Eli me entregó un par de anillos forjados en plata, eran extremadamente delicados, las diferentes divisiones imitaban una planta enredadera y una diminuta flor terminaba de darle el toque final. Me quedé sin palabras, esos anillos no eran para una chica como yo.

—¿Tú los hiciste?

—Para ti —dijo, y ahora si parecía feliz.

—¿Pero por qué hay dos? ¿Vas a casarte con alguien más, o piensas llevarlo tú?

—Tan sólo guarda el otro, vas a necesitarlo después —me aseguró.

—Ya veo, crees que destruiré el primero —levanté una ceja—, no puedo creer que hayas hecho dos sólo porque pienses que uno no durará.

—¿Acaso puedes culparme? —se burló —, sólo hazme caso y guárdalo.

Quise abrazarlo, pero la etiqueta de la ceremonia no nos permitía acercarnos antes del baile, y eso, sólo siguiendo la tradicional y bien ensayada coreografía. Pude verlo encerrado en su habitación, forjando los anillos en el fuego, doblando cada una de las ramitas hasta altas horas de la mañana. Nunca nadie se había preocupado tanto por mí.

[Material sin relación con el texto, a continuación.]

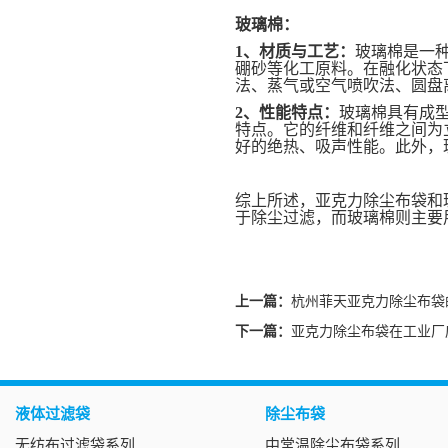
玻璃棉：
1、
材质与工艺：
玻璃棉是一
硼砂等化工原料。在融化状态
法、蒸气或空气喷吹法、圆盘
2、
性能特点：
玻璃棉具有成
特点。它的纤维和纤维之间为
好的绝热、吸声性能。此外，
综上所述，亚克力除尘布袋和
于除尘过滤，而玻璃棉则主要
上一篇：
杭州菲天亚克力除尘布袋
下一篇：
亚克力除尘布袋在工业厂
液体过滤袋
除尘布袋
无纺布过滤袋系列
中常温除尘布袋系列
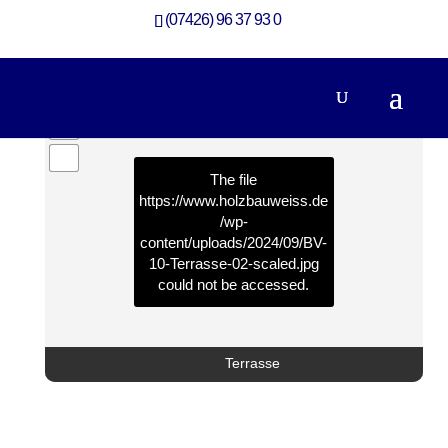
(07426) 96 37 93 0
The file
https://www.holzbauweiss.de
/wp-
content/uploads/2024/09/BV-
10-Terrasse-02-scaled.jpg
could not be accessed.
Terrasse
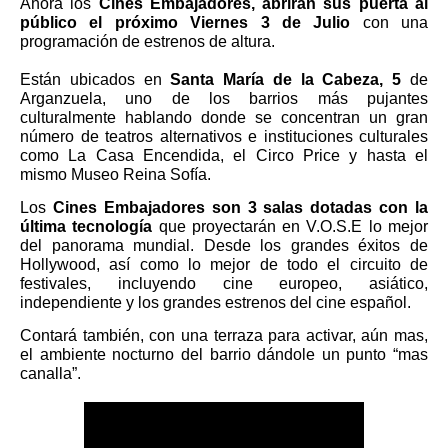
Ahora los
Cines Embajadores, abrirán sus puerta al
público el próximo Viernes 3 de Julio
con una
programación de estrenos de altura.
Están ubicados en
Santa María de la Cabeza, 5
de
Arganzuela, uno de los barrios más pujantes
culturalmente hablando donde se concentran un gran
número de teatros alternativos e instituciones culturales
como La Casa Encendida, el Circo Price y hasta el
mismo Museo Reina Sofía.
Los
Cines Embajadores son 3 salas dotadas con la
última tecnología
que proyectarán en V.O.S.E lo mejor
del panorama mundial. Desde los grandes éxitos de
Hollywood, así como lo mejor de todo el circuito de
festivales, incluyendo cine europeo, asiático,
independiente y los grandes estrenos del cine español.
Contará también, con una terraza para activar, aún mas,
el ambiente nocturno del barrio dándole un punto “mas
canalla”.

—Lamento que tengas que casarte conmigo —dije finalmente —, yo no sé forjar anillos.

Eli lanzó una risotada, pero se calló de inmediato al recordar donde estaba.

—Lamento que tengas que casarte conmigo, yo no sé… espera si sé. Lo que sea que estés pensando, sé hacerlo.

—Eres un engreído.

—Lástima que tendrás que vivir con eso para siempre —bromeó, pero su sonrisa era una línea apretada sobre su rostro.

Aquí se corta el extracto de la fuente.